There is really no reason to buy the book though maybe just for the beginning board vision drills he gives in the beginning of the book. The board vision drills are really good and personally I had not seen them anywhere else before buying the book. I understand he wrote an article before essentially with all the same content. I really do not care what Silmans thinks of it. I think most of his comments just come from the fact De La Maza criticized the idea of studying a bunch of positional concepts before a player develops strong tactical vision and mentioned Silmans books along with some other authors. I like Silmans books(especially his endgame book which I am currently trying to get through) but he sure comes off like a jerk sometimes.

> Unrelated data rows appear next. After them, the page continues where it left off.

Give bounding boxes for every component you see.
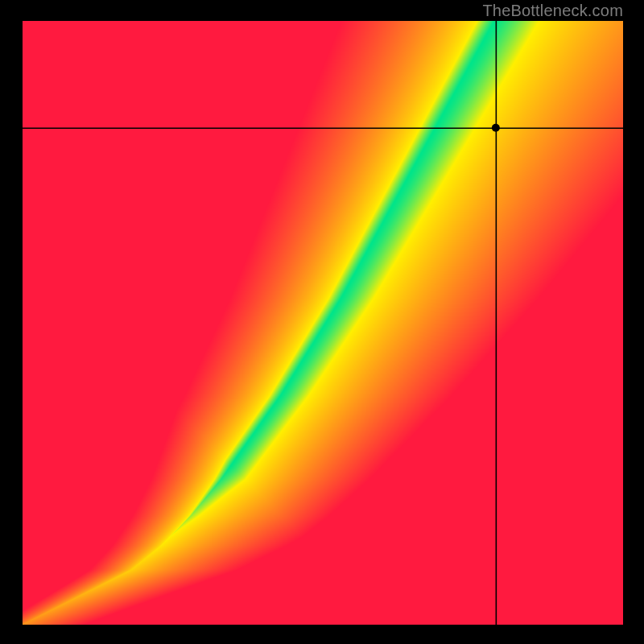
heatmap-canvas — [23, 21, 623, 625]
chart-frame: TheBottleneck.com — [0, 0, 644, 644]
watermark-text: TheBottleneck.com — [482, 2, 623, 20]
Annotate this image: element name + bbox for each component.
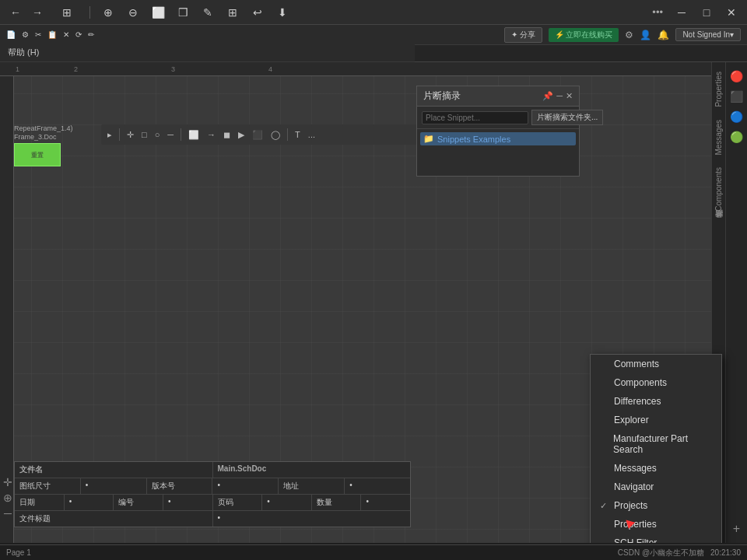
tb2-play-btn[interactable]: ▶	[235, 128, 247, 142]
cut-icon[interactable]: ✂	[35, 30, 41, 39]
ruler-mark-4: 4	[268, 65, 272, 73]
far-icon-brown[interactable]: ⬛	[729, 89, 745, 104]
minimize-button[interactable]: ─	[672, 3, 691, 22]
file-icon: 📄	[6, 30, 16, 39]
snippet-folder-item[interactable]: 📁 Snippets Examples	[420, 132, 576, 145]
watermark-text: CSDN @小幽余生不加糖	[618, 548, 704, 558]
tb2-black-btn[interactable]: ⬛	[249, 128, 266, 142]
bell-icon[interactable]: 🔔	[658, 30, 669, 40]
ctx-properties[interactable]: Properties	[591, 515, 721, 534]
component-rect[interactable]: 重置	[14, 143, 61, 166]
tb2-fill-btn[interactable]: ◼	[220, 128, 233, 142]
tab-components[interactable]: Components	[713, 161, 724, 218]
snippet-search-input[interactable]	[422, 111, 528, 124]
minus-icon[interactable]: ─	[4, 507, 12, 520]
refresh-icon[interactable]: ⟳	[75, 30, 82, 39]
back-button[interactable]: ←	[6, 3, 25, 22]
ctx-label-projects: Projects	[614, 500, 647, 511]
table-cell-1-3: 版本号	[147, 478, 213, 494]
ctx-explorer[interactable]: Explorer	[591, 411, 721, 429]
snippet-minimize-icon[interactable]: ─	[556, 91, 563, 101]
context-menu: Comments Components Differences Explorer…	[590, 354, 722, 543]
online-button[interactable]: ⚡ 立即在线购买	[549, 28, 619, 42]
zoom-in-button[interactable]: ⊕	[99, 3, 117, 22]
table-cell-2-3: 编号	[114, 495, 163, 510]
ctx-components[interactable]: Components	[591, 373, 721, 392]
page-indicator: Page 1	[6, 548, 31, 557]
far-icon-blue[interactable]: 🔵	[729, 109, 745, 124]
paste-icon[interactable]: 📋	[47, 30, 57, 39]
tb2-more-btn[interactable]: ...	[305, 128, 318, 141]
table-row-3: 文件标题 •	[15, 511, 410, 527]
ruler-mark-2: 2	[74, 65, 78, 73]
table-cell-1-2: •	[81, 478, 147, 494]
split-h-button[interactable]: ⬜	[149, 3, 167, 22]
add-panel-icon[interactable]: +	[729, 521, 745, 537]
tb2-circle-btn[interactable]: ○	[152, 128, 163, 141]
sep	[119, 128, 120, 141]
tb2-arrow-btn[interactable]: →	[204, 128, 219, 141]
bottom-table: 文件名 Main.SchDoc 图纸尺寸 • 版本号 • 地址 • 日期 • 编…	[14, 461, 411, 527]
tb2-cross-btn[interactable]: ✛	[124, 128, 137, 142]
crosshair2-icon[interactable]: ⊕	[3, 492, 12, 504]
sign-in-button[interactable]: Not Signed In▾	[675, 28, 741, 41]
share-button[interactable]: ✦ 分享	[504, 27, 542, 43]
settings-icon[interactable]: ⚙	[22, 30, 29, 39]
tb2-filter-btn[interactable]: ▸	[104, 128, 115, 142]
close-small-icon[interactable]: ✕	[63, 30, 69, 39]
table-cell-3-2: •	[213, 511, 411, 527]
snippet-header: 片断摘录 📌 ─ ✕	[417, 86, 579, 107]
download-button[interactable]: ⬇	[273, 3, 292, 22]
crosshair-icon[interactable]: ✛	[3, 476, 12, 488]
ctx-navigator[interactable]: Navigator	[591, 478, 721, 496]
ctx-comments[interactable]: Comments	[591, 355, 721, 373]
copy-button[interactable]: ⊞	[223, 3, 242, 22]
ctx-sch-filter[interactable]: SCH Filter	[591, 534, 721, 543]
undo-button[interactable]: ↩	[248, 3, 267, 22]
snippet-title: 片断摘录	[423, 89, 461, 103]
gear-icon[interactable]: ⚙	[625, 30, 633, 40]
ruler-horizontal: 1 2 3 4	[0, 62, 747, 76]
tb2-rect-btn[interactable]: □	[139, 128, 150, 141]
zoom-out-button[interactable]: ⊖	[124, 3, 142, 22]
snippet-content: 📁 Snippets Examples	[417, 129, 579, 176]
tab-snippets[interactable]: 片断摘录	[712, 218, 726, 230]
tb2-rect2-btn[interactable]: ⬜	[185, 128, 202, 142]
ctx-differences[interactable]: Differences	[591, 392, 721, 411]
info-bar-left: 📄 ⚙ ✂ 📋 ✕ ⟳ ✏	[6, 30, 94, 39]
tb2-line-btn[interactable]: ─	[164, 128, 177, 141]
tab-properties[interactable]: Properties	[713, 65, 724, 114]
table-cell-1-6: •	[345, 478, 410, 494]
grid-view-button[interactable]: ⊞	[53, 3, 81, 22]
close-button[interactable]: ✕	[722, 3, 741, 22]
tb2-ring-btn[interactable]: ◯	[268, 128, 283, 142]
tab-messages[interactable]: Messages	[713, 114, 724, 162]
snippet-close-icon[interactable]: ✕	[566, 91, 573, 101]
component-label2: Frame_3.Doc	[14, 133, 72, 142]
edit-button[interactable]: ✎	[198, 3, 217, 22]
more-options-icon[interactable]: •••	[649, 5, 666, 19]
table-cell-1-1: 图纸尺寸	[15, 478, 81, 494]
maximize-button[interactable]: □	[697, 3, 716, 22]
ctx-messages[interactable]: Messages	[591, 459, 721, 478]
forward-button[interactable]: →	[28, 3, 47, 22]
component-inner-text: 重置	[31, 150, 44, 159]
far-icon-green[interactable]: 🟢	[729, 129, 745, 145]
ctx-label-comments: Comments	[614, 359, 659, 369]
snippet-controls: 📌 ─ ✕	[542, 91, 573, 101]
table-cell-2-2: •	[65, 495, 114, 510]
snippet-pin-icon[interactable]: 📌	[542, 91, 553, 101]
ctx-projects[interactable]: ✓ Projects	[591, 496, 721, 515]
snippet-file-button[interactable]: 片断摘索文件夹...	[531, 110, 603, 125]
page-view-button[interactable]: ❒	[174, 3, 192, 22]
far-icon-red[interactable]: 🔴	[729, 68, 745, 84]
title-bar: ← → ⊞ ⊕ ⊖ ⬜ ❒ ✎ ⊞ ↩ ⬇ ••• ─ □ ✕	[0, 0, 747, 25]
pen-icon[interactable]: ✏	[88, 30, 94, 39]
tb2-text-btn[interactable]: T	[292, 128, 303, 141]
menu-help[interactable]: 帮助 (H)	[3, 45, 44, 60]
user-icon[interactable]: 👤	[640, 30, 651, 40]
folder-label: Snippets Examples	[437, 135, 510, 144]
ctx-manufacturer-part-search[interactable]: Manufacturer Part Search	[591, 429, 721, 459]
component-label1: RepeatFrame_1.4)	[14, 124, 72, 133]
canvas-area[interactable]: 1 2 3 4 ▸ ✛ □ ○ ─ ⬜ → ◼ ▶ ⬛ ◯ T ...	[0, 62, 747, 543]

As for Arguments against De La Mazas approach of focusing on tactics the most common argument I see is that you have to have good positional skills to develop tactical opportunites. De La Maza addresses this argument in his book. De La Maza says correctly imo that maybe at the master level that is true but at the class level just making reasonable moves and not dropping pieces is enough and tactical opportunites will usually naturally present themselves. He also shows that you could program a chess playing program like chessmaster to have two personalities one with tactical skills and no positional skills and one with positional skills and no tactical skills and the personality programmed with the high level tactical skills will always win. He even points out you could program the two personalities where one sees two moves ahead and has strong positional skills and the other sees three moves ahead but has no positional skills and the the personality that can tactically see further will win most of the games. Pretty much any game I have seen on here that asks for analysis between players of say less than 1800 shows that is true even more so in over the board chess. So masters can criticize De La Maza all they want and feel right about it but his comments are for class players. Anway the basic point of the De La Maza book is to movitivate you to study tactics more intensively and at that he does an excellent job.

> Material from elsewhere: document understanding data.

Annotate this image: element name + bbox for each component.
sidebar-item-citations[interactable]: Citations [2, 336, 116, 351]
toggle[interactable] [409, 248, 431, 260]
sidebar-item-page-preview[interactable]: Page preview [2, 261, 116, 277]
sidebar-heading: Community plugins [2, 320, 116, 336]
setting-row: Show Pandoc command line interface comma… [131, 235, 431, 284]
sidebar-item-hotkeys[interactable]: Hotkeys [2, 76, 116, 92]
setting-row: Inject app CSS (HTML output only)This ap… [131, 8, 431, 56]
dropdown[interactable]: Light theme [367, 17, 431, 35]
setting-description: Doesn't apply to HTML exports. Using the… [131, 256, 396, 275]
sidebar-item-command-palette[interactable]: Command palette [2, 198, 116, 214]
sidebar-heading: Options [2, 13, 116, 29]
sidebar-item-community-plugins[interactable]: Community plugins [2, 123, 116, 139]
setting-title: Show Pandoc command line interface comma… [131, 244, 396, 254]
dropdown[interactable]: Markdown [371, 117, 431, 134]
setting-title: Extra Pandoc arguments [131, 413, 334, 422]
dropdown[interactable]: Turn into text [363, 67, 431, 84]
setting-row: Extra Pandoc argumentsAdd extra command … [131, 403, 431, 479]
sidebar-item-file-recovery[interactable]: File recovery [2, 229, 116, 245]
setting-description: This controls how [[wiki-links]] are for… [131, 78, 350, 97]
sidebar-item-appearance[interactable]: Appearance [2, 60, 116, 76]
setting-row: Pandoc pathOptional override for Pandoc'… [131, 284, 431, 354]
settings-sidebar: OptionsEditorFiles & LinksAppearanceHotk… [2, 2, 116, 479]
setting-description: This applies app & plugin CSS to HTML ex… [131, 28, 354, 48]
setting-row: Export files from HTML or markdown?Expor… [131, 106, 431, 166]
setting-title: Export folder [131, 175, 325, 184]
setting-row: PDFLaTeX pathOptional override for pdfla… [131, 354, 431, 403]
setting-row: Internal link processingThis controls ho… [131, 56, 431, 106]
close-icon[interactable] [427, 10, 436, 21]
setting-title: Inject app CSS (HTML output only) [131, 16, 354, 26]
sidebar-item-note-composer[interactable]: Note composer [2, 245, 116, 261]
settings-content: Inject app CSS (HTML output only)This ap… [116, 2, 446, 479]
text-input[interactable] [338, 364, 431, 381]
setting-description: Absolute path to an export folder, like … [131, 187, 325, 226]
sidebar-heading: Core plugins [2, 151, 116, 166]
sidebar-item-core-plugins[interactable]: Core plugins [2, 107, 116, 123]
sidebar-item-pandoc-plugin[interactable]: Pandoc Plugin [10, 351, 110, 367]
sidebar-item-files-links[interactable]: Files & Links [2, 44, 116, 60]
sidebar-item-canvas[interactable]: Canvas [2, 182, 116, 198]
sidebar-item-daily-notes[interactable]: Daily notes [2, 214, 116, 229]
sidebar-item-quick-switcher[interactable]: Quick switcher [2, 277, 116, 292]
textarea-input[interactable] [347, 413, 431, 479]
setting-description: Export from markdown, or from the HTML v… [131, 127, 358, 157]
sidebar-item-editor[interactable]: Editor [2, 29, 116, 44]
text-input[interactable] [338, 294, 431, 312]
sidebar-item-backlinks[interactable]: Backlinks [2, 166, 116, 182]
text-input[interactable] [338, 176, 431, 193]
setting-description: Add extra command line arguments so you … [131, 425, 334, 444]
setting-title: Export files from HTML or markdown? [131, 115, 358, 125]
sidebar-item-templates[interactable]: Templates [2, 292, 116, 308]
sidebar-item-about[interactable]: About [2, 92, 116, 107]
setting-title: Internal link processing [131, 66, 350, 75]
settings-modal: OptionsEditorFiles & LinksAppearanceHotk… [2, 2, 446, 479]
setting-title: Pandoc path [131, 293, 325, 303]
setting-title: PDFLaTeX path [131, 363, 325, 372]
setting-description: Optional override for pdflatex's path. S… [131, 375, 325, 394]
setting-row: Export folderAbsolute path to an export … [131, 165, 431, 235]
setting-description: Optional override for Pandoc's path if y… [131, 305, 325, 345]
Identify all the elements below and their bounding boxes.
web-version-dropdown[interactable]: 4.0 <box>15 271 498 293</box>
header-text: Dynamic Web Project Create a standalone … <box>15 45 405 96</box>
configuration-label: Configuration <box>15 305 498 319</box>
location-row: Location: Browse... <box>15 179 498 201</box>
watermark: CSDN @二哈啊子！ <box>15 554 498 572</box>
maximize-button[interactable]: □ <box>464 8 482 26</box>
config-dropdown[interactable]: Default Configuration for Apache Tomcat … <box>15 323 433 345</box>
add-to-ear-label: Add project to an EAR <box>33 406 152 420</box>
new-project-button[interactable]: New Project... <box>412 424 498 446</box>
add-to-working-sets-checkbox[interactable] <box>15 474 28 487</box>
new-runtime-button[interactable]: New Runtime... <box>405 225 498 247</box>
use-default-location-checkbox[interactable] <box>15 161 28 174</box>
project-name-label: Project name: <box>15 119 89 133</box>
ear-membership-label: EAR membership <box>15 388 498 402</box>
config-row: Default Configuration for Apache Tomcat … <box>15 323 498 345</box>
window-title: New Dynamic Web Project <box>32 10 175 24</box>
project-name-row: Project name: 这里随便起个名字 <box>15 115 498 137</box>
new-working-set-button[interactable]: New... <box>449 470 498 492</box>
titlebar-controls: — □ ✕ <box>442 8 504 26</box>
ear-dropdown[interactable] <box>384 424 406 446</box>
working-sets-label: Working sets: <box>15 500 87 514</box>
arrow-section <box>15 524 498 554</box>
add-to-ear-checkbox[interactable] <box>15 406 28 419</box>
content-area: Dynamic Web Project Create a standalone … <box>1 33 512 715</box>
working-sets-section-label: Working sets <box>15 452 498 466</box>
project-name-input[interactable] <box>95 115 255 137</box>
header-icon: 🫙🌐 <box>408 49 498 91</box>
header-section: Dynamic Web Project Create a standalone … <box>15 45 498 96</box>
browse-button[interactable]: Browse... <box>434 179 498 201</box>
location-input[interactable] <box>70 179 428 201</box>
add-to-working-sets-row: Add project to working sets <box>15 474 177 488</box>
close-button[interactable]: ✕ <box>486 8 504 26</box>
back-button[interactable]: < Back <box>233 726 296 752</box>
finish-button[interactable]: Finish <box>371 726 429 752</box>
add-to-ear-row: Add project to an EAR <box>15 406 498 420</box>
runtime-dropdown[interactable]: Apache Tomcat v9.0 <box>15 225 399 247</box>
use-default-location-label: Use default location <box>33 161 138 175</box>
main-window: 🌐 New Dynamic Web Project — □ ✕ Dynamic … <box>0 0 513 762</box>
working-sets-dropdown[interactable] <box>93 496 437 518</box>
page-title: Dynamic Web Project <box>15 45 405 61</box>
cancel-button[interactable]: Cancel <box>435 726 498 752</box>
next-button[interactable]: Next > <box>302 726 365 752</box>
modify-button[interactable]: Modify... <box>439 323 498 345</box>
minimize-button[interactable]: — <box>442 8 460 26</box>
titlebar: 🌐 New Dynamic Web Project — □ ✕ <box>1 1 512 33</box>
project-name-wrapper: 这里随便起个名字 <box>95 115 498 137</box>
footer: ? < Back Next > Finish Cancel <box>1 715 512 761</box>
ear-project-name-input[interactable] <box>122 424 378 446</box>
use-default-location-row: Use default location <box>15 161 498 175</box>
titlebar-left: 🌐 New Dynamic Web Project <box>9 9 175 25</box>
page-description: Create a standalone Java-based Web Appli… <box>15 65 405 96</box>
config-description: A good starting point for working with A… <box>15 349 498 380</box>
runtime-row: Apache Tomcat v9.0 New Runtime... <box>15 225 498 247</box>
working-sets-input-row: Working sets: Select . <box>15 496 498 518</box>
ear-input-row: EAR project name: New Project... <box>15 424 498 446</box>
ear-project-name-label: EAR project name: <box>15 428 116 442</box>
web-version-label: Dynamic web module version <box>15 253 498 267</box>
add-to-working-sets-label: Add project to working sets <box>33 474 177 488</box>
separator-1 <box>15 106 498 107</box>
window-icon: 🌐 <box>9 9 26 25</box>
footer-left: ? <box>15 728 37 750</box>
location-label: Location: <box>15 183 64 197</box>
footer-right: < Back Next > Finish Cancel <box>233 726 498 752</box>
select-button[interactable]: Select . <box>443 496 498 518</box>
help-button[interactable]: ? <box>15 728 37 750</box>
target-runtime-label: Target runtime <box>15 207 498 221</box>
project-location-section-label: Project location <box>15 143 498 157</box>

The other reason I like De La Maza is because of his own success starting at an adult age. He started chess as an adult(30 years old I think) and became an expert level player within 2 year after an intense tactical training program and putting a very disciplined thought process into all his games. I started chess about three years ago and I am nearing 40. He inspired me personally that improvement is possible. No master or grandmaster has done that for me because almost all of them started as children. Chess players who start as adults and then learn and play well are the type of models I need. De La Maza did that for me.
I'm sure you've all heard of Michael de la Maza (MDLM) and his book, Rapid Chess Improvement. Now, I haven't read the book but I have read about it.

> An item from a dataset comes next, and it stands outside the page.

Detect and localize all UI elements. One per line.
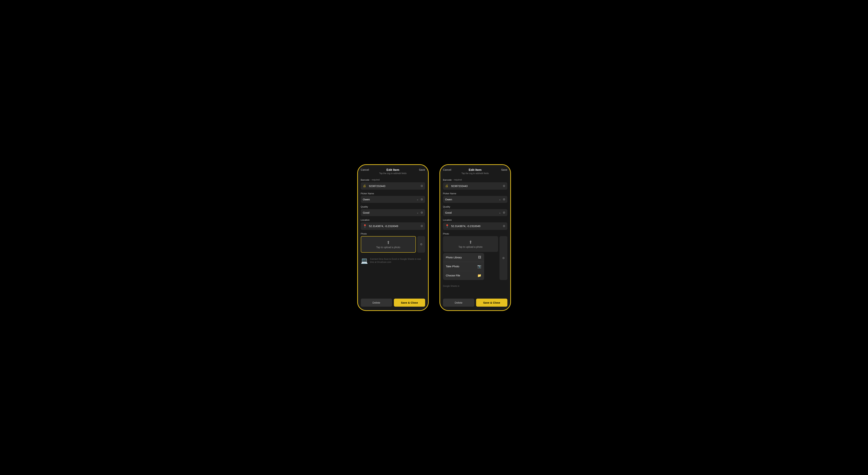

Basically, I think that tactics are very, very important. For players below (say) 1800, tactics basically determine the outcome of the game. And even for higher rated players, tactics are always in the background - determining candidate moves, forming branches of trees of analysis, and so forth (thank you Alexander Kotov). And of course, Teichmann said "chess is 99% tactics".
But on the other hand, I definitely think that many other things such as endgame knowledge, opening theory, middlegame strategy, positional play, etc., are also very important in chess. True, if a player constantly blunders away pieces then studying these things is probably useless. At a certain point, though, these things do become important - and they help players to create positions which yield beneficial tactics.
Jeremy Silman basically panned MDLM's book: http://www.jeremysilman.com/book_reviews_js/js_rapid_chess_improv.htm
My question is: what do you think of the MDLM program? How important is the study of tactics vs. other areas? Especially for the stronger players here, at what point does the study of other aspects of chess outweigh the study of tactics?
I'll add my thoughts later, but I'd like to hear your thoughts first.